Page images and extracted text
•••••
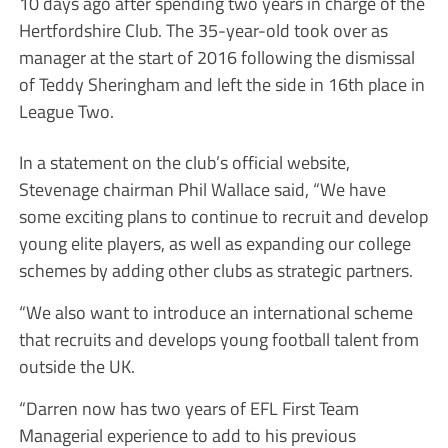
10 days ago after spending two years in charge of the
Hertfordshire Club. The 35-year-old took over as
manager at the start of 2016 following the dismissal
of Teddy Sheringham and left the side in 16th place in
League Two.
In a statement on the club’s official website,
Stevenage chairman Phil Wallace said, “We have
some exciting plans to continue to recruit and develop
young elite players, as well as expanding our college
schemes by adding other clubs as strategic partners.
“We also want to introduce an international scheme
that recruits and develops young football talent from
outside the UK.
“Darren now has two years of EFL First Team
Managerial experience to add to his previous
•••••
__WORK REQUIRED__
The lines from the one with "an international scheme" through the end of the data above are to be set down exactly, with both boundary lines included and no other lines.

__SOLUTION TO THE EXERCISE__
“We also want to introduce an international scheme
that recruits and develops young football talent from
outside the UK.
“Darren now has two years of EFL First Team
Managerial experience to add to his previous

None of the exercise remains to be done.